Das Strategiebegleitgremium soll ein- bis zweimal pro Jahr auf Einladung des BMG für jeweils einen Tag zusammenkommen. Arbeit in Arbeitsgruppen sowie Beschlüsse z.B. in Form von Voten sind nicht vorgesehen, aber auch nicht prinzipiell ausgeschlossen.

Das neu einzurichtende Strategiebegleitgremium weist damit grundlegende Unterschiede zum bisherigen Nationalen AIDS-Beirat auf. Unterschiede, die sowohl seine Arbeitsweise als auch die Form und Reichweite von Community-Beteiligung beeinflussen und verändern können.

Im Kern lautet der Wesens-Unterschied zwischen beiden Gremien Politikberatung (Nationaler Aids-Beirat) vs. Umsetzungsbegleitung (neues Begleitgremium).

Politikberatung vs. Umsetzungsbegleitung – wie ist das neue Gremium zu bewerten?

Das neue Strategiebegleitgremium ist noch nicht eingesetzt, einige Planungen erst vorläufig. Eine erste vorläufige Bewertung auf Basis des bisher Bekannten:

  1. Vom Wesen her sind beide Gremien auf unterschiedlichen Ebenen angesiedelt (s.o.). Eine Politikberatung im Sinne der Arbeit des Nationalen Aids-Beirats ist nicht mehr Ziel des neuen Gremiums.
  2. ‚Unterstützung statt Beschlüsse‘, das neue Gremium widmet sich primär der Umsetzung einer vorgegebenen Strategie.
  3. Es agiert es nicht mehr autonom aus sich heraus wie der NAB (z.B. in der Themensetzung), sondern im Auftrag des BMG auf Grundlage der vorgegebenen Strategie.
  4. Der Schritt von persönlich benannten Mitgliedern (beim NAB) hin zu Delegierten von Organisationen bedeutet eine Entwicklung hin zu einem korporatistischen Model.
  5. Zudem wird dieses Delegationsprinzip die Arbeitsweise und Entschlussfähigkeit des Gremiums verändern (wie weit lässt die jeweilige Delegation eigene Entscheidungsfähigkeit in konkreten Situationen zu?).
  6. Es wird schwierig sein, in einer größeren Struktur, in sehr viel größerem Teilnehmerkreis, womöglich ohne die Zwischenebene kleiner Arbeitsgruppen, eine dermaßen vertrauensbasierte Zusammenarbeit wie im NAB zu erreichen, die auch ein grundlegenden Konflikten tragfähig war und nach offenem Austausch unterschiedlichster Positionen im Konsens zu gemeinsamen Antworten fand.
  7. Damit und angesichts seiner anderen Funktions- und Arbeitsweise wird dem neuen Gremium auch die politische Kraft fehlen, wie Silke Klumb, Geschäftsführerin der Deutschen Aids-Hilfe, richtig anmerkte.

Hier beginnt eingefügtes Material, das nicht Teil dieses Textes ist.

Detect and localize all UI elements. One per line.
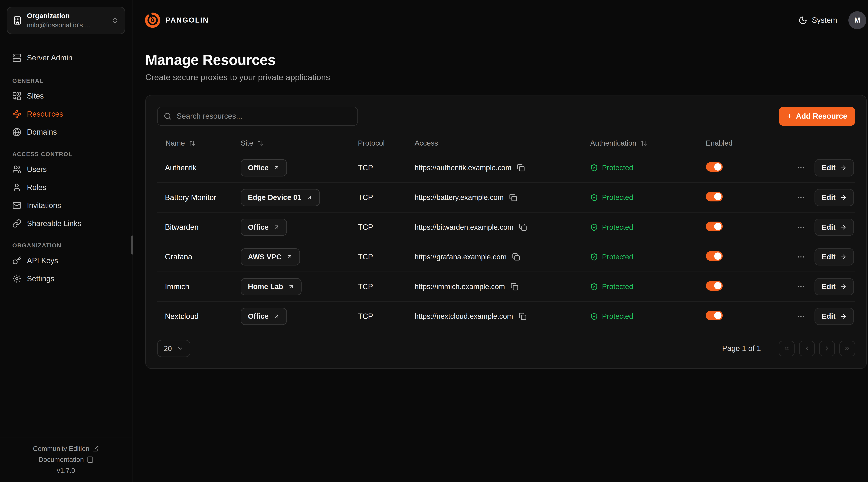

Gelegentlich (so auch in einer Meldung der DAH) wurde das neu einzuführende Gremium des BMG als ‚Nachfolgegremium des Nationalen Aids-Beirats‘ bezeichnet. Angesichts dieser sehr wesentlichen Unterschiede (im Kern der unterschiedlichen Ebene, strategisch vs. operativ), ist die Formulierung ‚Nachfolgegremium‘ keine zutreffende Titulierung des neuen Gremiums ist.

Das nun einzusetzende Gremium ist etwas neues auf anderer (eher operationaler) Ebene. Es ist kein Nachfolgegremium. Das strategisch arbeitende Gremium NAB wurde ersatzlos abgeschafft.

Nationaler Aids Beirat abgeschafft – der gesamtgesellschaftliche Blick

Hat die Abschaffung des Nationalen Aids-Beirats auch über Aids und den Gesundheitsbereich hinaus blickend eine Bedeutung?

In den vergangenen Jahren ist des öfteren eine Tendenz zur zunehmenden Spaltung der Gesellschaft beklagt worden, ein ‚Verlust der Mitte‘.

Der Nationale Aids-Beirat hat sich – auch aufgrund seiner besonderen Struktur und Arbeitsweise – gerade in den letzten Jahren als Mittel erwiesen, das in der Lage war, selbst zu sehr kontroversen Fragestellungen eine von den relevanten gesellschaftlichen Akteuren gemeinsam getragene Position zu entwickeln, zu formulieren und nach außen darzustellen.

Mechanismen der Konsensbildung sind ein wesentliches Element des gesellschaftlichen Zusammenhalts. Eine solche ‚kleine Konsens-Maschine‘ wie es der Nationale Aids-Beirat ersatzlos abzuschaffen, ist auch unter diesem Aspekt gesellschaftlich bedauerlich.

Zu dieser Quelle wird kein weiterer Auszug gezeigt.